Estava eu sentado à mesa, como era rotina em minhas quintas-feiras, mamando uma cerveja e estalando a língua contra os dentes, tentando em vão livrar-me de um pedaço de algo que eu deveria ter mastigado horas atrás. Quando então surge Ademar. Nós haviamos crescido juntos e ele se tornara meu amigo na época em que eu ainda tolerava as pessoas.

Eu realmente não gostava de sua presença (e talvez a minha  também não lhe agradasse tanto), mas já eramos amigos. Estavamos fadados a conviver um com o outro até que um de nós cometesse alguma atitude que nos desrespeitasse. Isso para mim era indiferente. É fácil evitar alguém. Ademar sentou-se ao meu lado, pediu uma cerveja, olhou-me por alguns segundos e disse:

– Existem algumas garotas com a cuca fodida por aí, não?

– É…

– Não consigo entender o prazer que elas têm em foder com alguém. Talvez isso para elas seja como o sexo é para nós. Elas não têm paus, então nos ferram da maneira que mais lhes parecer conveniente.

– É isso que todos estamos fazendo. Adiando a hora de nossa morte. Nos mantendo ocupados. Garotas querem apenas diversão.

– Eu conheci essa garota e ela pareceu ser diferente…

– Mulheres, você as conhece hoje e amanhã descobre fotos dela em uma suruba com pretos na internet.

– Um brinde à isso.

Brindamos. Ele continuou a falar sobre sua garota, ela deveria ser mesmo quente. Evaporou. Continuei mamando minha cerveja. Era para aquilo que eu vivia. Trabalhar para ganhar o suficiente para pequenas alegrias, mas nunca viver sem trabalhar. Estamos destinados a suar camisas, para então ganharmos um passe livre para um depósito-de-gente.

Ademar perguntou-me sobre o que eu andava escrevendo. Ele se importava, admirava meu trabalho. Era para ele que eu escrevia afinal, um fodido como eu. Mas não um fodido de verdade. Um fodido de verdade não sabe ler. Eu era filho de um paradoxo interminável. Preso eternamente ao meio.
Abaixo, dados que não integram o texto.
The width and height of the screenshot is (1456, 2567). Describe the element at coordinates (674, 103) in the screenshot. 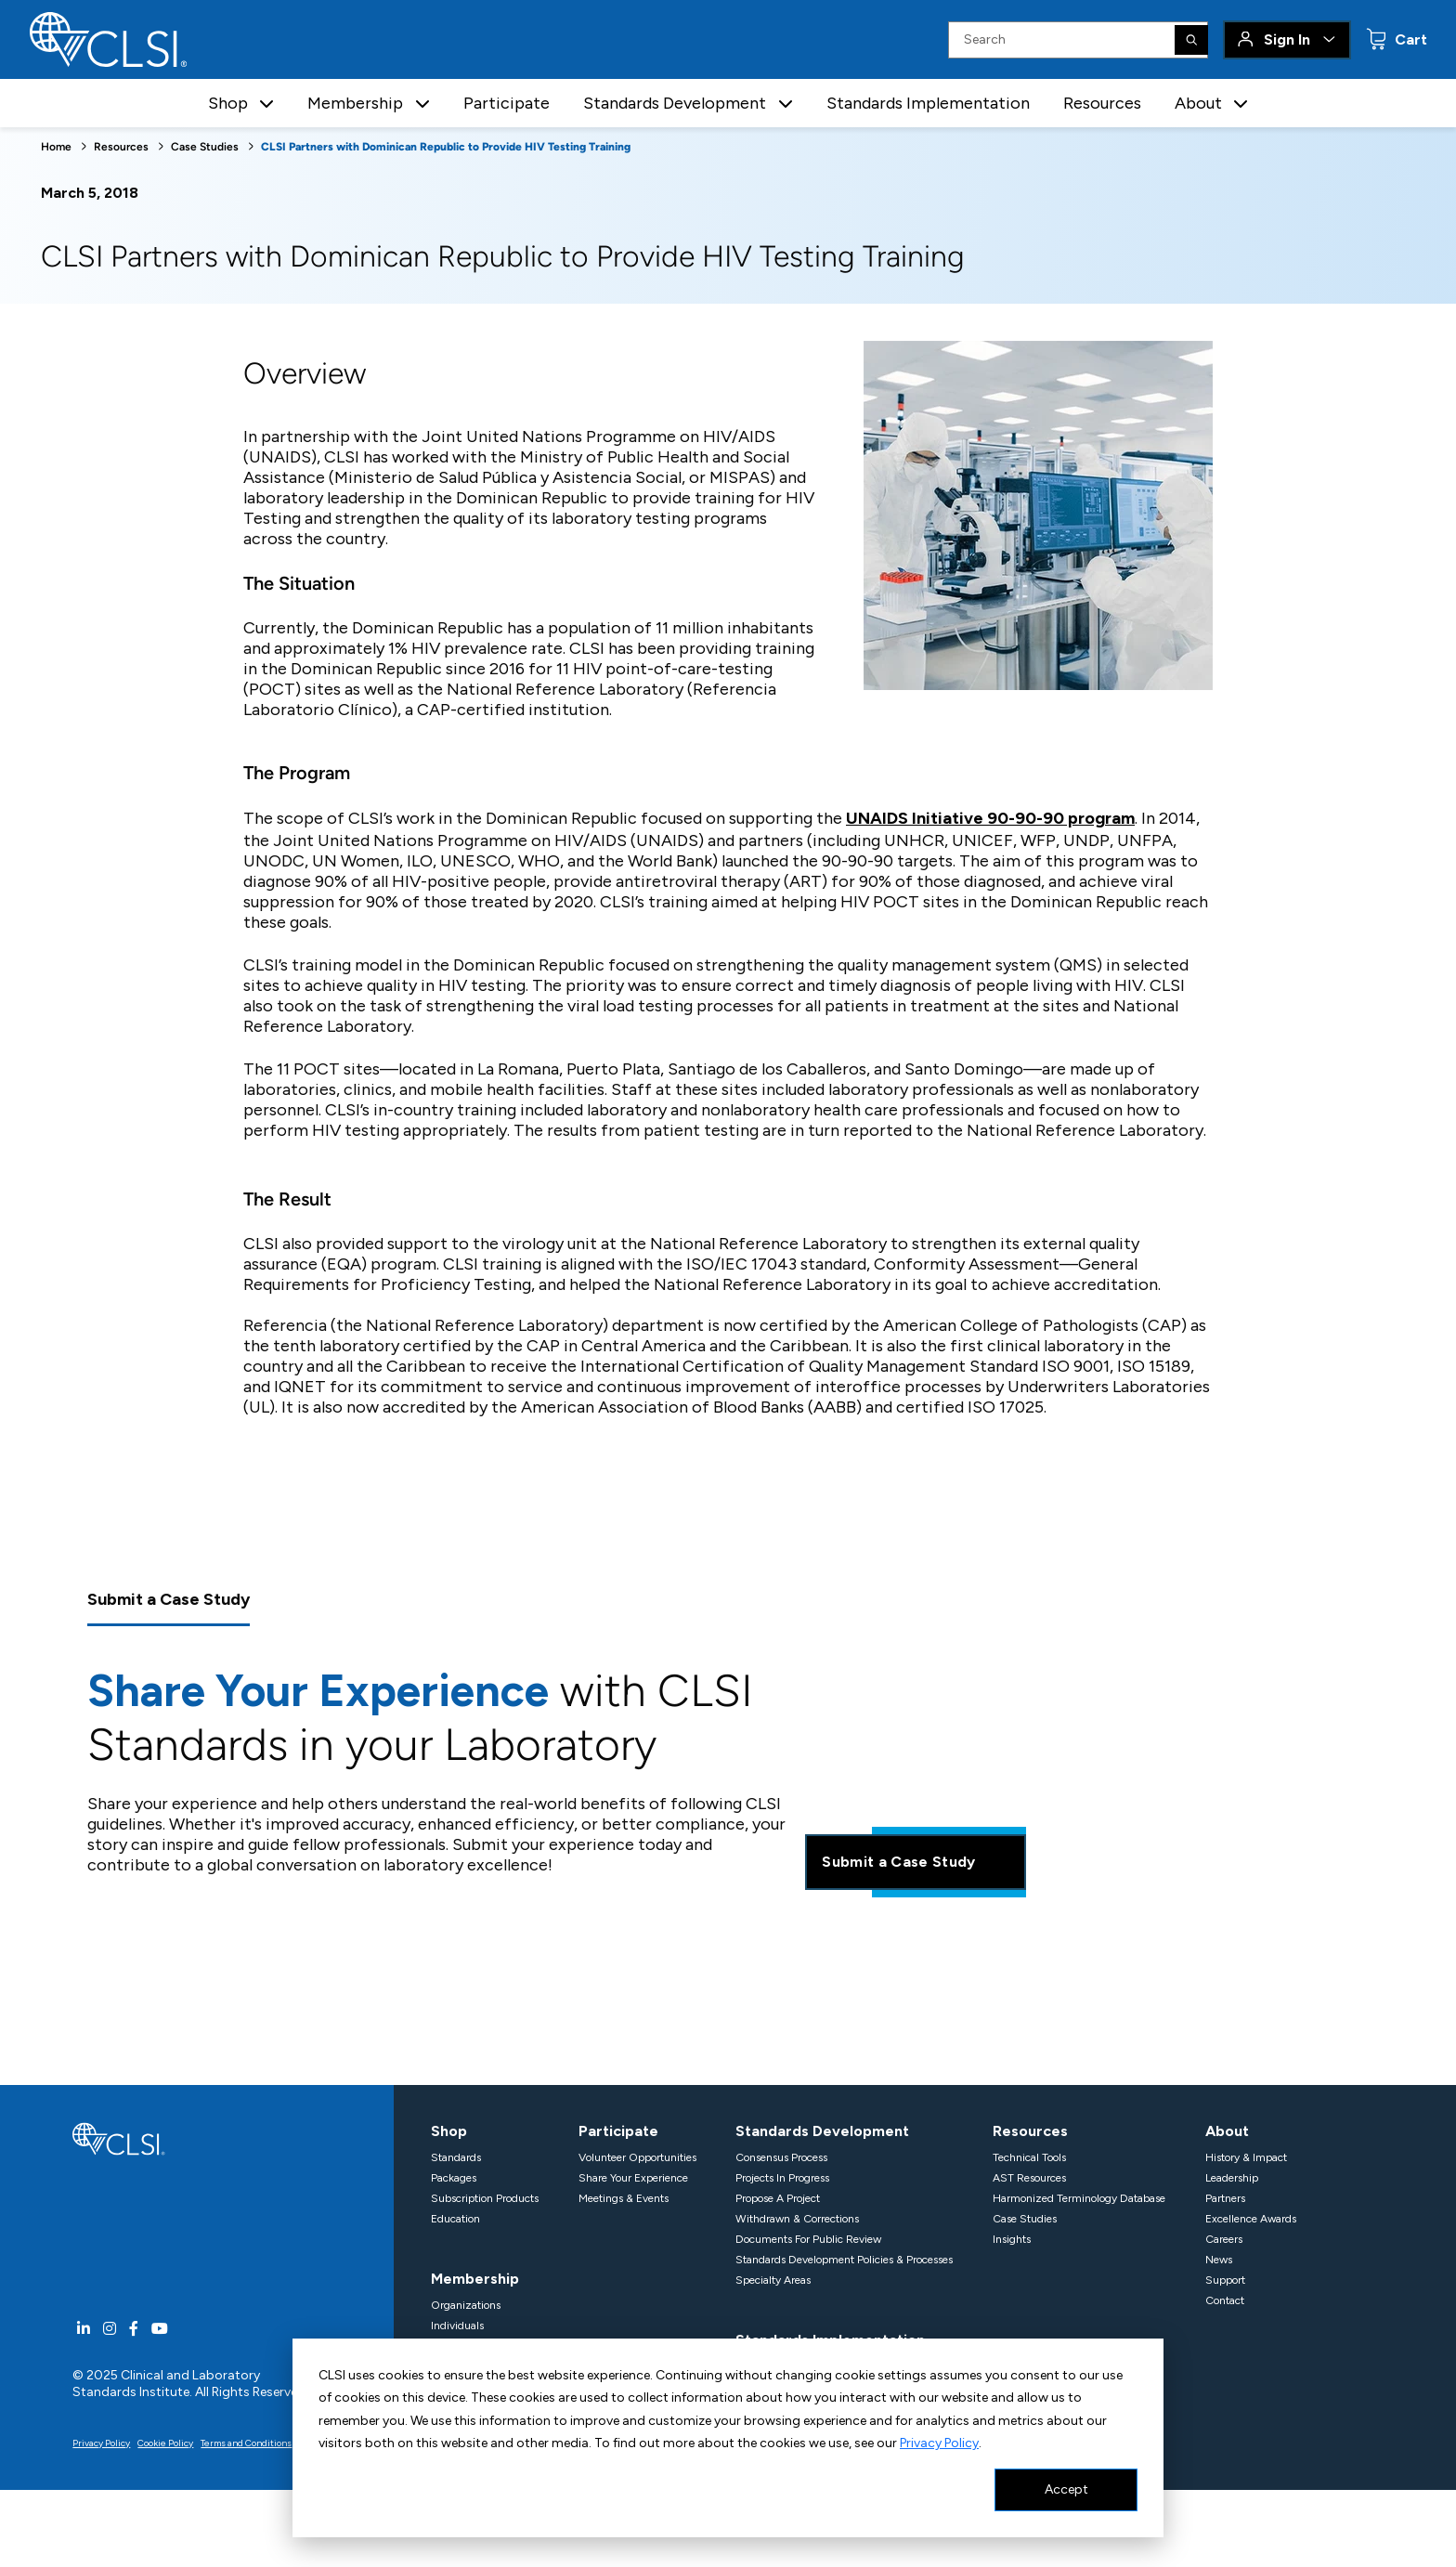 I see `Standards Development [button]` at that location.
Medíocre.

Um grupo de caras começou uma briga enquanto eu respondia a Ademar sobre o que eu andava escrevendo. Foi uma briga e tanto. O gordo dono do bar teve que intervir. Ademar se valeu da confusão para sair de fininho, sem pagar por sua cerveja. Ele estava quebrado.

Terminei de tomar minha cerveja e deixei o dinheiro da conta sobre o balcão. Paguei também pelo o que Ademar bebera. Ele era meu amigo, não queria vê-lo em problemas.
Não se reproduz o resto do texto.